From the waist up, Rossi was incredibly put-together (if you didn't count the fact that lips were pressed together so hard they may as well be stuck with Krazy Glue). His left knee, however, gave him away. It was bouncing uncontrollably, like a dog trying to shake off its leash. Garcia knew that this was his way of expelling every ounce of nervous energy so that he could keep his brain clear.
And then there was Derek. Her Derek. He witlessly switched between sitting and standing, sometimes pacing fervorously around the perimeter of the room, and sometimes completely still in his chair. The brooding man mumbled incessantly to himself about why they hadn't yet been given an update. Of all the incredible virtues Morgan possessed, he had never seemed to quite master the whole 'patience' thing.

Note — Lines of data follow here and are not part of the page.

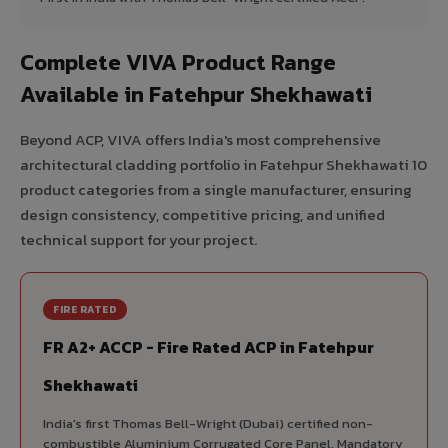
Complete VIVA Product Range
Available in Fatehpur Shekhawati
Beyond ACP, VIVA offers India's most comprehensive
architectural cladding portfolio in Fatehpur Shekhawati 10
product categories from a single manufacturer, ensuring
design consistency, competitive pricing, and unified
technical support for your project.
FIRE RATED
FR A2+ ACCP - Fire Rated ACP in Fatehpur
Shekhawati
India's first Thomas Bell-Wright (Dubai) certified non-
combustible Aluminium Corrugated Core Panel. Mandatory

Will and Henry were already on a flight to Ohio. Diana Reid's santiatirum was going to update her whenever they got news. Ambassador Prentiss was awaiting word in London.
As for herself? Hell, she was the easiest to read out of all of them. Penelope had tried, at first, to fend off the tears, but as the minutes ticked on, they had become inescapable. She was sure there was mascara all over her cheeks now.
Thirteen fucking days, and she still may lose all three of them.
It still didn't quite seem real.
Garcia tried to convince every reluctant brain cell that everything was going to be fine, but a nagging voice reminded her of the videos. Those damned torture tapes.
Even if they pulled through, no one would ever be able to erase those thirteen days.
And quite honestly? She didn't think anything, anyone, would ever be the same again.
The metal door swung open, revealing a flustered doctor looking down at a tablet.
"Families of agents Jareau, Prentiss, and Reid?"
He said JJ's last name wrong, (Jay-row instead of Juh-row), and Penelope had to bite back the correction sitting on the edge of her tongue. It didn't seem quite like the time. All four remaining BAU members stood, each looking intensely terrified in their own special way.
Garcia swallowed the tears for a moment. "That's us."